Petronio y Eunice se quitaron las coronas y se retiraron. Vinicio se dirigió a la biblioteca para escribir a Ligia:
«Divina mía, quiero que al abrir tus hermosos ojos encuentres la salutación matinal en esta carta. Por eso te escribo esta noche, aunque deba verte mañana. El César parte dentro de dos días para Anclo, y yo, ¡ay!, me veo obligado a seguirle. Ya te lo he dicho: desobedecer sería exponer mi vida y hoy no tengo el valor de morir. Sin embargo, si no quieres que me vaya, dime una sola palabra y me quedaré: será cosa de Petronio apartar de mí el peligro. En este día de alegría he recompensado a todos mis esclavos, y los que sirven en mi casa desde hace veinte años se presentarán mañana ante el pretor para recibir su libertad. Tú, querida, debes felicitarme por ello, porque, a lo que me parece, eso está conforme con la dulce doctrina que profesas; lo he hecho por ti. Les diré que es a ti a quien deben la libertad, para que celebren tu nombre.
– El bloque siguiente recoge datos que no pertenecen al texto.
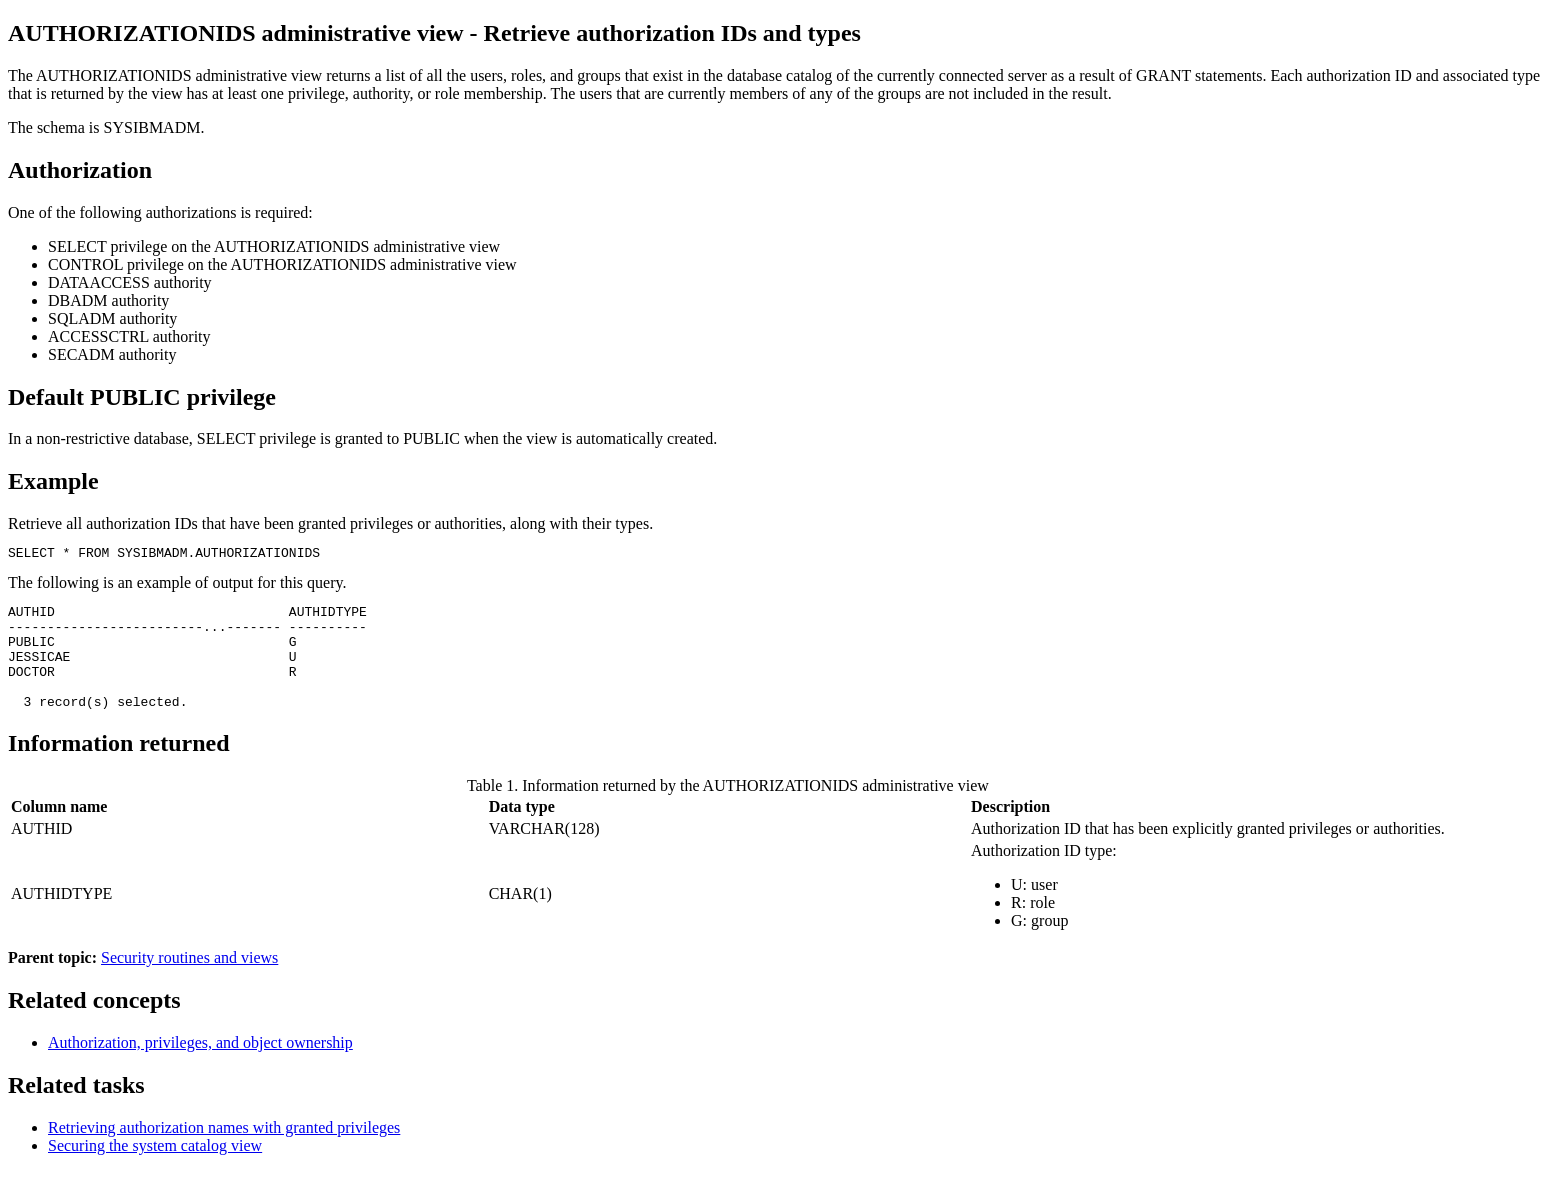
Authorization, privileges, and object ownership (200, 1066)
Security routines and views (189, 981)
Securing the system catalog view (155, 1169)
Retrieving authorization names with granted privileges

»Por el contrario, yo quiero volverme esclavo de la felicidad y esclavo tuyo, y deseo no verme libre nunca. ¡Malditos sean Ando y los viajes de Enobarbo! ¡Tres y cuatro veces soy feliz por no poseer la erudición de Petronio, porque entonces tendría que ir también a Acaya! Pero tu recuerdo me hará menos penosas las horas de la separación. Cada vez que pueda, saltaré sobre el caballo y galoparé hasta Roma, a fin de deleitar mis ojos con tu vista y mis oídos con tu voz tan querida. Cuando no pueda venir, te enviaré un esclavo con una carta, y para tener noticias tuyas.
»Te saludo, divina mía, y me arrojo a tus rodillas. No te enfades si te llamo divina: si me lo prohíbes te obedeceré, pero hoy aún no sé decir otra cosa. Te saludo desde el umbral de tu futura morada, te saludo con toda mi alma».